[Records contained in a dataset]
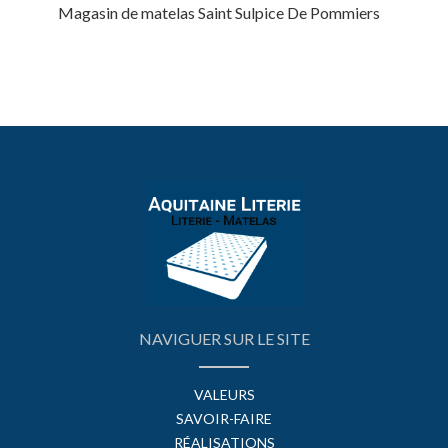
Magasin de matelas Saint Sulpice De Pommiers
NAVIGUER SUR LE SITE
VALEURS
SAVOIR-FAIRE
RÉALISATIONS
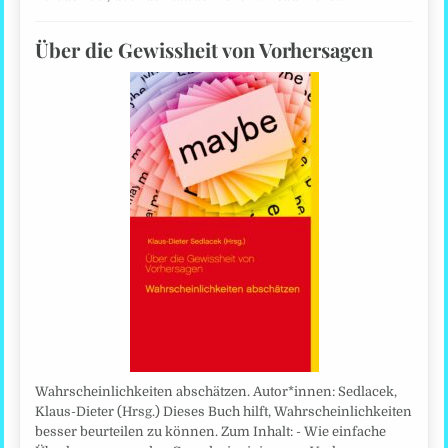
Über die Gewissheit von Vorhersagen
Wahrscheinlichkeiten abschätzen. Autor*innen: Sedlacek,
Klaus-Dieter (Hrsg.) Dieses Buch hilft, Wahrscheinlichkeiten
besser beurteilen zu können. Zum Inhalt: - Wie einfache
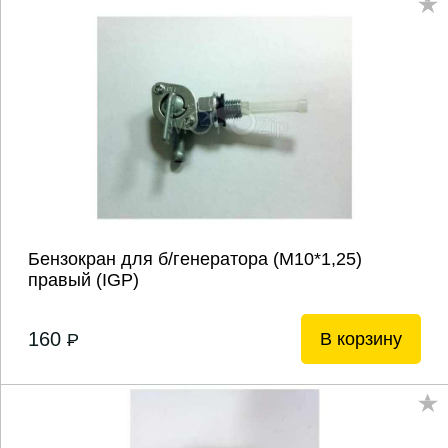
Бензокран для б/генератора (М10*1,25)
правый (IGP)
160
В корзину
P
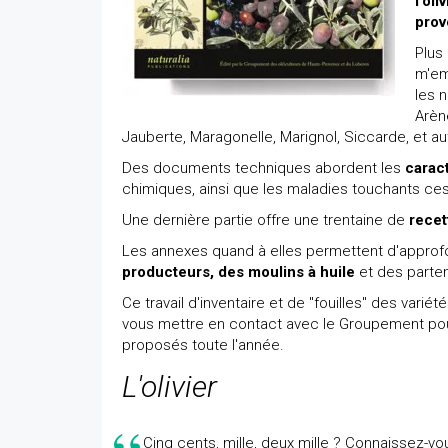
l'oli
prov
Plus
m'em
les 
Arène
Jauberte, Maragonelle, Marignol, Siccarde, et au
Des documents techniques abordent les
carac
chimiques, ainsi que les maladies touchants ces
Une dernière partie offre une trentaine de
recet
Les annexes quand à elles permettent d'approfon
producteurs, des moulins à huile
et des parten
Ce travail d'inventaire et de "fouilles" des var
vous mettre en contact avec le Groupement pour
proposés toute l'année.
L'olivier
Cinq cents, mille, deux mille ? Connaissez-vo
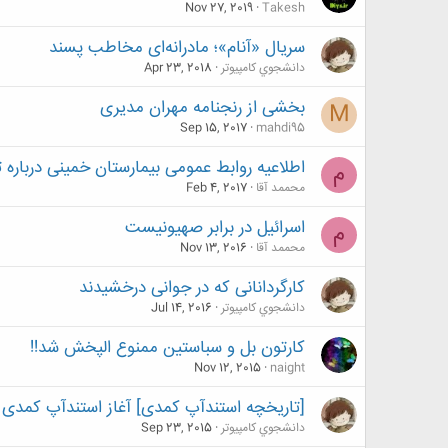
Nov 27, 2019
Takesh
سریال «آنام»؛ مادرانه‌ای مخاطب پسند
دانشجوي كامپيوتر
Apr 23, 2018
بخشی از رنجنامه مهران مدیری
M
Sep 15, 2017
mahdi95
اطلاعیه روابط عمومی بیمارستان خمینی درب
م
محممد آقا
Feb 4, 2017
اسرائیل در برابر صهیونیست
م
محممد آقا
Nov 13, 2016
کارگردانانی که در جوانی درخشیدند
دانشجوي كامپيوتر
Jul 14, 2016
کارتون بل و سباستین ممنوع الپخش شد!!
Nov 12, 2015
naight
[تاریخچه استندآپ کمدی] آغاز استندآپ کمدی
دانشجوي كامپيوتر
Sep 23, 2015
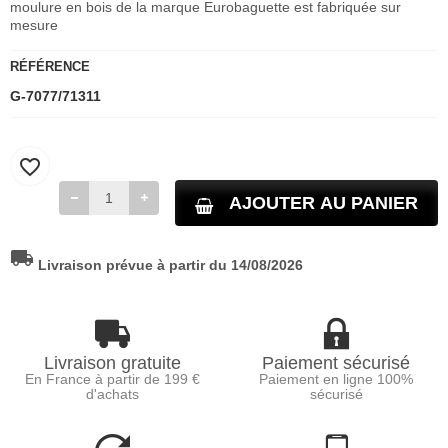
moulure en bois de la marque Eurobaguette est fabriquée sur
mesure
RÉFÉRENCE
G-7077/71311
favorite_border
AJOUTER AU PANIER
local_shipping
Livraison prévue à partir du 14/08/2026
Livraison gratuite
Paiement sécurisé
En France à partir de 199 €
Paiement en ligne 100%
d'achats
sécurisé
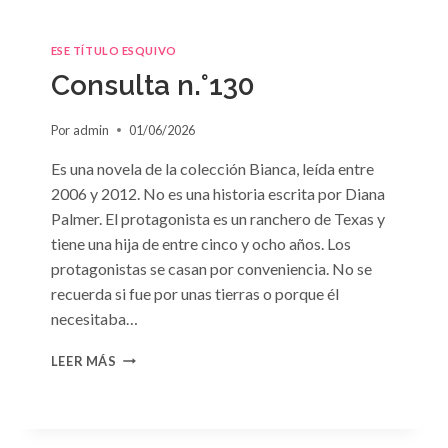
ESE TÍTULO ESQUIVO
Consulta n.°130
Por
admin
01/06/2026
Es una novela de la colección Bianca, leída entre
2006 y 2012. No es una historia escrita por Diana
Palmer. El protagonista es un ranchero de Texas y
tiene una hija de entre cinco y ocho años. Los
protagonistas se casan por conveniencia. No se
recuerda si fue por unas tierras o porque él
necesitaba…
CONSULTA
LEER MÁS
N.
°130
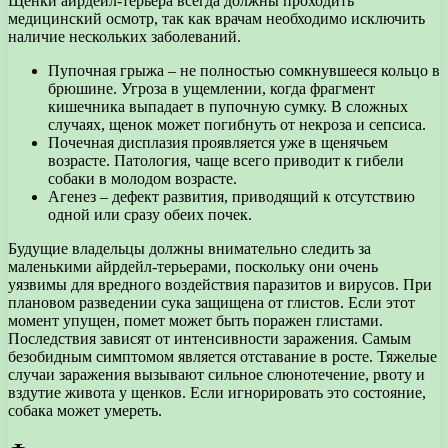
Щенки айрдейл-терьера всегда должны проходить
медицинский осмотр, так как врачам необходимо исключить
наличие нескольких заболеваний.
Пупочная грыжа – не полностью сомкнувшееся кольцо в
брюшине. Угроза в ущемлении, когда фрагмент
кишечника выпадает в пупочную сумку. В сложных
случаях, щенок может погибнуть от некроза и сепсиса.
Почечная дисплазия проявляется уже в щенячьем
возрасте. Патология, чаще всего приводит к гибели
собаки в молодом возрасте.
Агенез – дефект развития, приводящий к отсутствию
одной или сразу обеих почек.
Будущие владельцы должны внимательно следить за
маленькими айрдейл-терьерами, поскольку они очень
уязвимы для вредного воздействия паразитов и вирусов. При
плановом разведении сука защищена от глистов. Если этот
момент упущен, помет может быть поражен глистами.
Последствия зависят от интенсивности заражения. Самым
безобидным симптомом является отставание в росте. Тяжелые
случаи заражения вызывают сильное слюнотечение, рвоту и
вздутие живота у щенков. Если игнорировать это состояние,
собака может умереть.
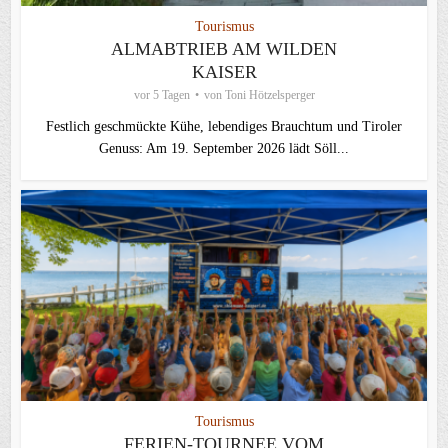
Tourismus
ALMABTRIEB AM WILDEN
KAISER
vor 5 Tagen
von
Toni Hötzelsperger
Festlich geschmückte Kühe, lebendiges Brauchtum und Tiroler
Genuss: Am 19. September 2026 lädt Söll...
Tourismus
FERIEN-TOURNEE VOM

● Work to be completed
"заражения" is the word to look for; copy every line of the data that has it.

● Output of the exercise
Последствия зависят от интенсивности заражения. Самым
случаи заражения вызывают сильное слюнотечение, рвоту и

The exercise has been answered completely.